The first single. Dirty electro-punk reminiscent of Smack my Bitch Up, featuring vocals from all-girl electro-punk outfit Ping Pong Bitches. Howlett: There's nothing deep about this track or this album. It's what Prodigy does best: big, dumb, rocking tunes. You're not going to get any meaningful stuff out of it.
Bass-driven instrumental with a squiggly electronic motif. And lots of bells. I wanted something to signal my change of direction., says Howlett. This sounds like Timbaland on acid.
Get Up Get Off
Dark brutalist electro featuring breakneck rapper Twista, who recently scored a Top 10 hit with Slow Jamz. Howlett: I first heard Twista three years ago. He's got a really fast flow. I wanted a real London rap tune, and I think the street will respond to this.
Juliette Lewis reappears for this outing that borrows from Fifth Dimension's uber-Kitch Up, Up and Away. Up, up, and away in my beautiful balloon, sings Lewis, adding a louche give me a ride. Suggesting that views of the countryside from a wicker basket aren't her prime concerns. The Prodigy have been taking themselves too seriously, says Howlett, This is quirky.
Wake Up Call
The Prodigy get the funk, as Kool Keith delivers the message You better wake up! amid a flurry of mad flute samples. Howlett: A slap in the face to myself after [poorly received 2002 single] Baby's got a Temper. I needed to change, or we were fucked.
Kraftwerk meets Gary Numan, with a man screaming over the top. The latter is Paul Jackson from unsigned Essex punk band Dirt Candy. I heard em while I was in the bath, says Howlett. I was like, Turn that fucking shit down! Nat's daughter told me it was her friend's dad, so I rang him up and got him to sing on this.
Cinematic instrumental with a distinctly Middle Eastern flavour. Howlett: I'd love to play an Arab country, but we wouldn't really be welcome there. But still, I like the vibe.

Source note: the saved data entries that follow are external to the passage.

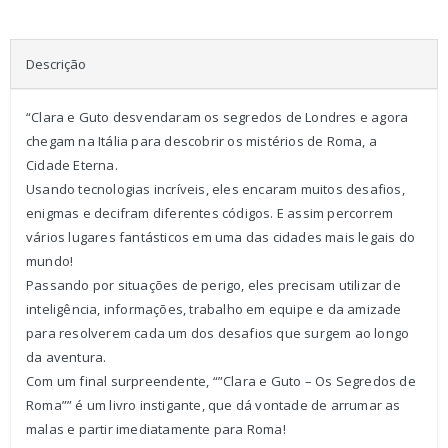
Descrição
“Clara e Guto desvendaram os segredos de Londres e agora
chegam na Itália para descobrir os mistérios de Roma, a
Cidade Eterna.
Usando tecnologias incríveis, eles encaram muitos desafios,
enigmas e decifram diferentes códigos. E assim percorrem
vários lugares fantásticos em uma das cidades mais legais do
mundo!
Passando por situações de perigo, eles precisam utilizar de
inteligência, informações, trabalho em equipe e da amizade
para resolverem cada um dos desafios que surgem ao longo
da aventura.
Com um final surpreendente, “”Clara e Guto – Os Segredos de
Roma”” é um livro instigante, que dá vontade de arrumar as
malas e partir imediatamente para Roma!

Jagged stop-start dance-rock hybrid featuring a sample from Shocking Blue's 1969 track Love Buzz, later covered by Nirvana. Howlett:This is a complete jack of someone else's production and song. I'm not scared to do that even after 12 years in The Prodigy. You have to take risks.
You'll Be Under My Wheels
A one-dimensional slab of fuzzy techno. Even Howlett isn't keen. Not a lot to say on this, he shrugs. It's just an album filler.
The Way It Is
Built on a recreated sample of Michael Jackson's Thriller, this trades th usual sledgehammer approach for some welcome light and shade. Howlett: I was drinking Red Bull and Vodka, and I wanted to chew Michael Jackson's arse off and spit it back out again.
Aggro-charged finale, featuring Liam Gallagher on vocals and brother Noel on bass. Liam and I first agreed to do a track six years ago. Says Howlett. A year ago, we ended up getting pissed in the studio, and this happened. It's quite punk rock. Easily more punk than Oasis.